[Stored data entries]
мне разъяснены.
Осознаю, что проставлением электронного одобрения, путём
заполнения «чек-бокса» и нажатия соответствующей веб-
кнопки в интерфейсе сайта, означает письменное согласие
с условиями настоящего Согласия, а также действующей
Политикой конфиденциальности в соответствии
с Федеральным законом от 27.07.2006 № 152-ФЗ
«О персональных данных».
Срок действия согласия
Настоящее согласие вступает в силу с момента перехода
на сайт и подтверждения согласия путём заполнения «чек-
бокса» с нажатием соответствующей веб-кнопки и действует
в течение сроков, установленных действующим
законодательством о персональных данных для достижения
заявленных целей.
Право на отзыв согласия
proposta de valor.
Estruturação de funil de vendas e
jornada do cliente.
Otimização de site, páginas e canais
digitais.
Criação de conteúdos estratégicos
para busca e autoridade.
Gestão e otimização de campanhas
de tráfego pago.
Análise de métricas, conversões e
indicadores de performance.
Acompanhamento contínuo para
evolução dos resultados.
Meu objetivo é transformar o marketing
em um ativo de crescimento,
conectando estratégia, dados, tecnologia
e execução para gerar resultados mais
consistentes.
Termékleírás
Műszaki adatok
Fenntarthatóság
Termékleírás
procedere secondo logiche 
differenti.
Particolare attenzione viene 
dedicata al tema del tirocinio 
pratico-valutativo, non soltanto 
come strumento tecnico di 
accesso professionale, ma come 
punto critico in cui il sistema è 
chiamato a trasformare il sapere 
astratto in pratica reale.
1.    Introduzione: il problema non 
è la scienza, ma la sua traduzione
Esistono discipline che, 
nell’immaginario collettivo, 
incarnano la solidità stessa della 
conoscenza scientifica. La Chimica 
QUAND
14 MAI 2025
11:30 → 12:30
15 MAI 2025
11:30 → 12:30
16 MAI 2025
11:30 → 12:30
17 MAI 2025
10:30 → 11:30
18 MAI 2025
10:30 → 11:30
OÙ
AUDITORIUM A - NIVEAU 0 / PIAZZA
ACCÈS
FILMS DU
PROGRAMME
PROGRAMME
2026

==

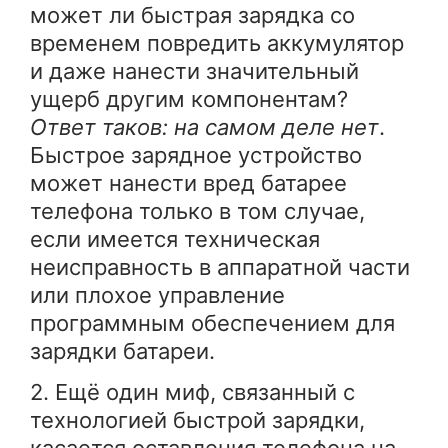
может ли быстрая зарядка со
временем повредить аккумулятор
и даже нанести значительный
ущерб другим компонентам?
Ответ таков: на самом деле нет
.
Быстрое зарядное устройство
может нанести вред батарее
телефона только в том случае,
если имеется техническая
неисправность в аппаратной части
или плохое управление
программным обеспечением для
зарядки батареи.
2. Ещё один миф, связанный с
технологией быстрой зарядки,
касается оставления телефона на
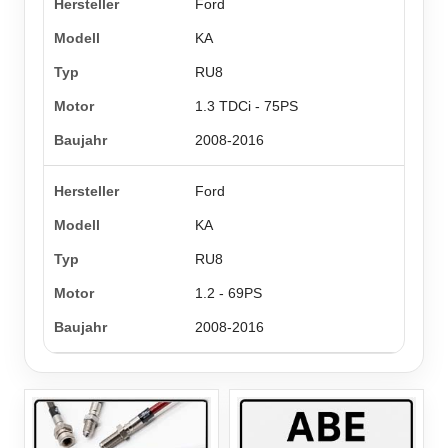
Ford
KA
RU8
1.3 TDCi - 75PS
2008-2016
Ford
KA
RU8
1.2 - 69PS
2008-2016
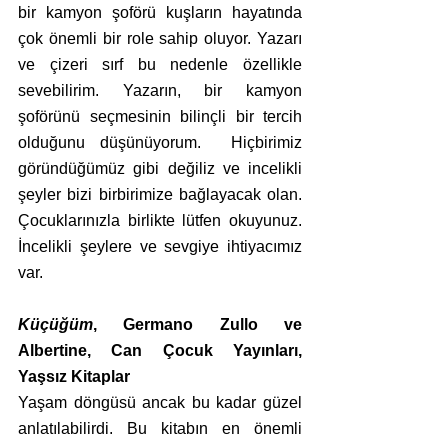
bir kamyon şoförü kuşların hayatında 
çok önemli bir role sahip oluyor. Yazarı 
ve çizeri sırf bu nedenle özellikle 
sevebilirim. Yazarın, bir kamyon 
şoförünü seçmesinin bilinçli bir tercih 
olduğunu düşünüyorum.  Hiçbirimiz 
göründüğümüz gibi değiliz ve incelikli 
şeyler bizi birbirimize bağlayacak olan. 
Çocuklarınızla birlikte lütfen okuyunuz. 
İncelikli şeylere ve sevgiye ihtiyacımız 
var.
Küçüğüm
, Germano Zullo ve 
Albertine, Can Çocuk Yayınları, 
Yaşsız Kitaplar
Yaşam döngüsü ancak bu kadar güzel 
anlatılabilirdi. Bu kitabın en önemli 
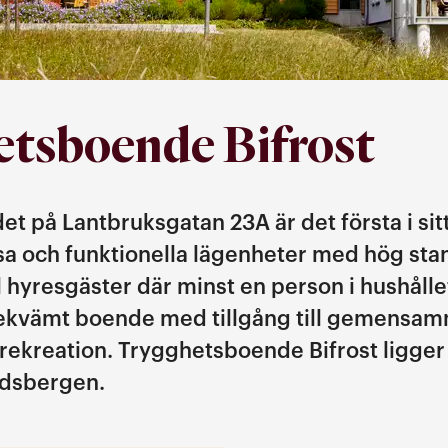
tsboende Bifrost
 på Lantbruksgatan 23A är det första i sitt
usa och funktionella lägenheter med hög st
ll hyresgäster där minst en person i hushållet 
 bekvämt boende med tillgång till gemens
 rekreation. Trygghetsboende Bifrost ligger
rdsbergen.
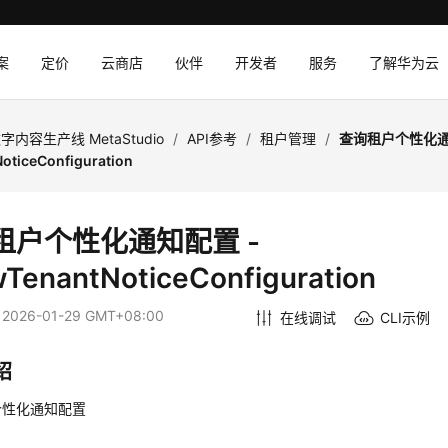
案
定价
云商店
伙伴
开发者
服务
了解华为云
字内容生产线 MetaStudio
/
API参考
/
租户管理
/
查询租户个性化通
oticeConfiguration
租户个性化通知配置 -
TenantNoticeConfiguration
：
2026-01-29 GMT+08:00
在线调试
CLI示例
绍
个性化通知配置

---

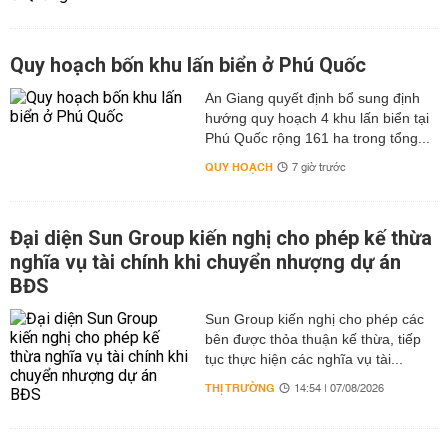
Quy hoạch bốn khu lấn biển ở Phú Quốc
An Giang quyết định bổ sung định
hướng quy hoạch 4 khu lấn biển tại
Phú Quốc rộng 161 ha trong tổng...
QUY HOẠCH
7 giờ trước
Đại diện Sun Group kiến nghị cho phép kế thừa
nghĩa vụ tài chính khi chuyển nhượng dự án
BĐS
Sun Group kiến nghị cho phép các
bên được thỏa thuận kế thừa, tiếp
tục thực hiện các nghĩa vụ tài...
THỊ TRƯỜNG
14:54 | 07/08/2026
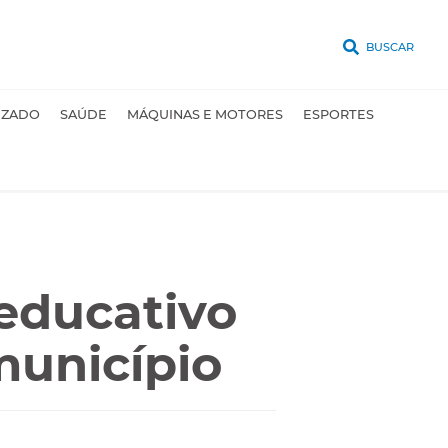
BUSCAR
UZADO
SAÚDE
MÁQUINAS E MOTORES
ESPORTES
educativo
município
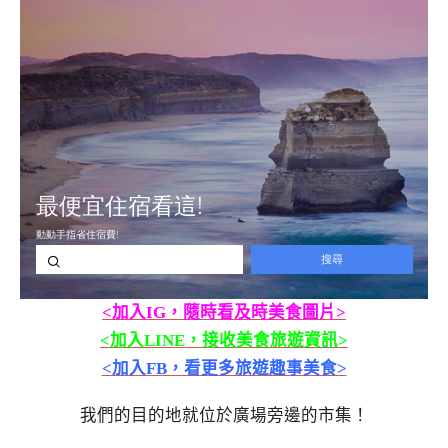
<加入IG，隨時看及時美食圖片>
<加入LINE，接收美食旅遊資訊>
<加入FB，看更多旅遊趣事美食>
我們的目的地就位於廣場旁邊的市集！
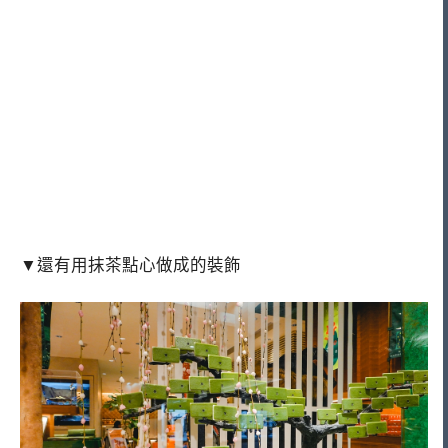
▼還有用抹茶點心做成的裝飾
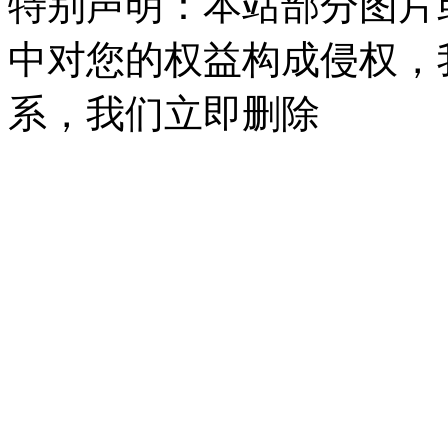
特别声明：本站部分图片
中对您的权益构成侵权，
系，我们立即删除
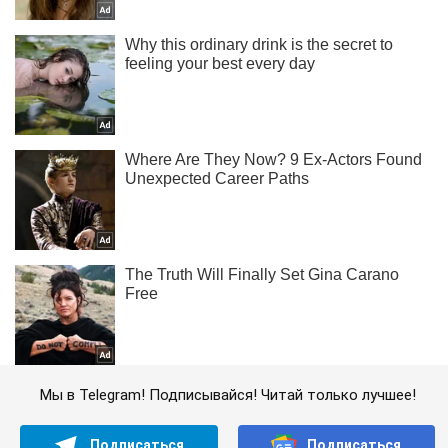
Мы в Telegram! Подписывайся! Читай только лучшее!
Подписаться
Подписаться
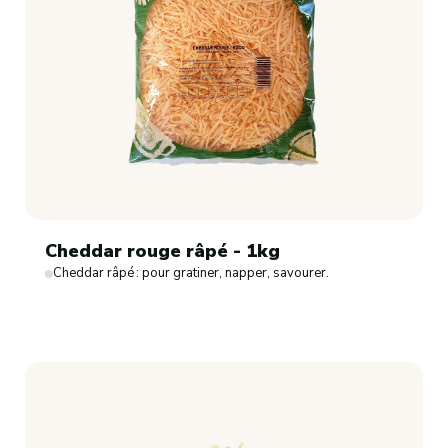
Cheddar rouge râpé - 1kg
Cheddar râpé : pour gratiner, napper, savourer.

## THE PROBLEM
Above are the records. Print exactly, and only, the lines from the line with "мне разъяснены." to the line with "Настоящее согласие вступает", both inclusive.

## PROBLEM SOLUTION
мне разъяснены.
Осознаю, что проставлением электронного одобрения, путём
заполнения «чек-бокса» и нажатия соответствующей веб-
кнопки в интерфейсе сайта, означает письменное согласие
с условиями настоящего Согласия, а также действующей
Политикой конфиденциальности в соответствии
с Федеральным законом от 27.07.2006 № 152-ФЗ
«О персональных данных».
Срок действия согласия
Настоящее согласие вступает в силу с момента перехода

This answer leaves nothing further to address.